- _Work item_: Give again, exactly and only, the lines running from the one with "Find all instances of right iliac artery." to the end of the material below; leave out pictures.

═════ Data ═════

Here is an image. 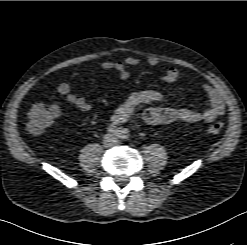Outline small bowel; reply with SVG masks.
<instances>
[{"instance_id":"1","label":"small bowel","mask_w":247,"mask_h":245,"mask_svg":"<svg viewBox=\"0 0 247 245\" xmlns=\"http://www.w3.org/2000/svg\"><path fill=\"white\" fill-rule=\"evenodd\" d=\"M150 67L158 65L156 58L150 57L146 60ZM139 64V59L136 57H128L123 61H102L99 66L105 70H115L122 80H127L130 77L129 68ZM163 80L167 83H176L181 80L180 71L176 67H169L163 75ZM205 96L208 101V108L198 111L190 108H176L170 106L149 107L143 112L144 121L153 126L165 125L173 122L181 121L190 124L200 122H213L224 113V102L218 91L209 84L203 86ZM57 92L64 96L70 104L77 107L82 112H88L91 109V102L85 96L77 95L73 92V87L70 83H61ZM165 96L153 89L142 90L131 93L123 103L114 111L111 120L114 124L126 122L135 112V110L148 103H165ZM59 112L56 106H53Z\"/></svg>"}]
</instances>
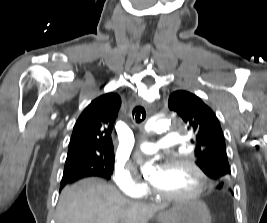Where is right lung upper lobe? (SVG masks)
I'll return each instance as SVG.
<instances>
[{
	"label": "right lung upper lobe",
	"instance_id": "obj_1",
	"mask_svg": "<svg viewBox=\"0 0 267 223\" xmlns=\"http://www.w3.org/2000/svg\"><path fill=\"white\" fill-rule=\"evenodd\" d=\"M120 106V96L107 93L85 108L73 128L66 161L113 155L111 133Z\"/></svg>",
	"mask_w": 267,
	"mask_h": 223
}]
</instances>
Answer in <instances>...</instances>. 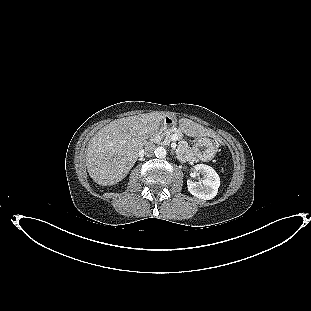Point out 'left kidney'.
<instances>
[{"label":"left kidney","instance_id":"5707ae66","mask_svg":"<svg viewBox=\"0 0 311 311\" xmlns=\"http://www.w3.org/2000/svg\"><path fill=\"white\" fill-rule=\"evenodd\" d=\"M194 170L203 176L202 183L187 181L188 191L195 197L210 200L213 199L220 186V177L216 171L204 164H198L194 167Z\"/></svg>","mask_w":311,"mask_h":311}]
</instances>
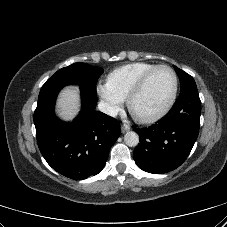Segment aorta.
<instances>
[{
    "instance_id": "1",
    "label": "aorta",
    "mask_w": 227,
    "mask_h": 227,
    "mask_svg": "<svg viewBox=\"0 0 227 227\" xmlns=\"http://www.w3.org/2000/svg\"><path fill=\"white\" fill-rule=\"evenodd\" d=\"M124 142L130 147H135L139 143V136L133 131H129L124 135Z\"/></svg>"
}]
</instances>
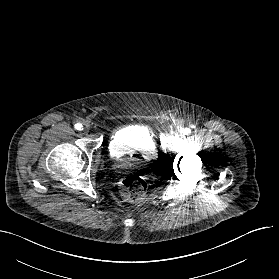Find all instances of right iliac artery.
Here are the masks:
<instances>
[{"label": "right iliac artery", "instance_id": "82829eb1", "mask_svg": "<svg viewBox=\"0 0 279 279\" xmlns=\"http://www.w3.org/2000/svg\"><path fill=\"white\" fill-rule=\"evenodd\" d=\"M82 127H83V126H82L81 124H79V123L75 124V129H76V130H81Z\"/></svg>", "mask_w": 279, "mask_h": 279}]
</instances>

═════

- _Answer area_:
Find all instances of right iliac artery.
Here are the masks:
<instances>
[{"label": "right iliac artery", "instance_id": "82829eb1", "mask_svg": "<svg viewBox=\"0 0 279 279\" xmlns=\"http://www.w3.org/2000/svg\"><path fill=\"white\" fill-rule=\"evenodd\" d=\"M82 127H83V126H82L81 124H79V123L75 124V129H76V130H81Z\"/></svg>", "mask_w": 279, "mask_h": 279}]
</instances>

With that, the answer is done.